Comme toute maison familiale, la maison gardait le souvenir de grandes tablées, de discussions, de rires,et  d'agapes. C'est là qu'on m'a converti   au  champagne à l'apéritif (celui de monsieur Sauvigner), puis suivant le menu (forcément de fête puisque nous étions réunis), nous avions plaisir à déguster le gewurtzraminer, le macon villages, et le sauternes, avec un minimum de modération. Nous gardons aussi le souvenir de certains plats oubliés  par Vonvon et quelque peu carbonisés par exemple les célèbres endives à la potemkine.
 Vonvon était fière des roses de son jardin, et dans le bois tout proche  le sol se couvrait de jacinthes bleues au printemps.
Johnny était un scientifique "pur et dur", ancien ingénieur, passionné d'astronomie.
Il avait pensé et dessiné cette maison, mais la fantaisie et le petit grain de folie étaient signés Vonvon.
Peu à peu, les mains de Vonvon se sont mises à trembler...et en peu de temps, Johnny  a pris la décision malheureuse de l'exil pour se rapprocher de nous. La maison a été vendue. Vonvon a tremblé de plus en plus, parlé de choses qui n'existaient que dans ses souvenirs, puis ses gestes se sont ralentis,  sa parole s'est raréfiée.Les dernières années de la vie de Vonvon ont été une grande souffrance morale loin de ses repères, et aussi une déchéance physique terrible.
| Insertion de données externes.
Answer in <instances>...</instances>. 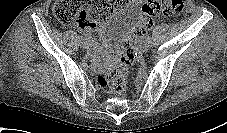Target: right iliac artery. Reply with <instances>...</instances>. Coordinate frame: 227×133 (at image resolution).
<instances>
[{"mask_svg": "<svg viewBox=\"0 0 227 133\" xmlns=\"http://www.w3.org/2000/svg\"><path fill=\"white\" fill-rule=\"evenodd\" d=\"M81 40H82V42L84 41V38L81 36Z\"/></svg>", "mask_w": 227, "mask_h": 133, "instance_id": "obj_1", "label": "right iliac artery"}]
</instances>
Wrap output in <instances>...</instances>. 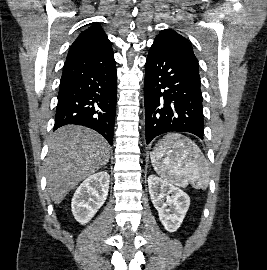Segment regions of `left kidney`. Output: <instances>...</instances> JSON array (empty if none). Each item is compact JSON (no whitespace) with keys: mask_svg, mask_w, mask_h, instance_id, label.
Returning a JSON list of instances; mask_svg holds the SVG:
<instances>
[{"mask_svg":"<svg viewBox=\"0 0 267 270\" xmlns=\"http://www.w3.org/2000/svg\"><path fill=\"white\" fill-rule=\"evenodd\" d=\"M148 188L162 225L168 232H175L189 209L190 197L180 188L154 174L148 177Z\"/></svg>","mask_w":267,"mask_h":270,"instance_id":"left-kidney-1","label":"left kidney"}]
</instances>
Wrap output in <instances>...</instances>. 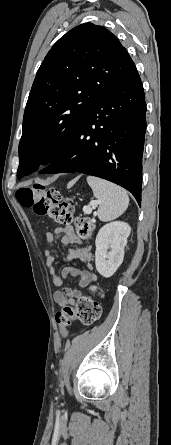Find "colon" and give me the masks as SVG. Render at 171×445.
<instances>
[{"mask_svg":"<svg viewBox=\"0 0 171 445\" xmlns=\"http://www.w3.org/2000/svg\"><path fill=\"white\" fill-rule=\"evenodd\" d=\"M19 204L30 208L37 216L50 217L55 222L72 227L76 236L82 240L91 238L94 231L93 221L87 216L74 215V203L64 198L60 191L45 190L39 187H24L16 194ZM97 292V289H93ZM102 315L99 302L93 295L82 296L75 307L64 306L56 314V322L61 328L67 327L71 320L77 319L83 325L96 323Z\"/></svg>","mask_w":171,"mask_h":445,"instance_id":"colon-1","label":"colon"}]
</instances>
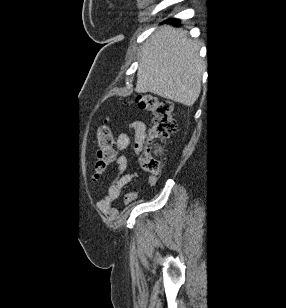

Nous nous efforçons de garder l'image de Vonvon coquine et facétieuse, un brin fofolle et futile,et  tellement heureuse de savoir "les lits de sa maison  pleins de monde".
Johnny, peut être pour cacher sa peine, s'était lancé dans la pèche à la ligne, ce qui était facile puisque l'Escale a un accès direct à la rivière. Il passait la matinée et un bout de l'après midi assis sur le muret. Il était fier de rapporter des gardons et des perches,(un peu fades) que nous nous partagions, puis il repartait le soir dans son appartement en ville. Johnny s'en est allé brutalement, un dimanche,entouré de ses enfants, alors qu'il somnolait après un bon repas dans notre salle télé.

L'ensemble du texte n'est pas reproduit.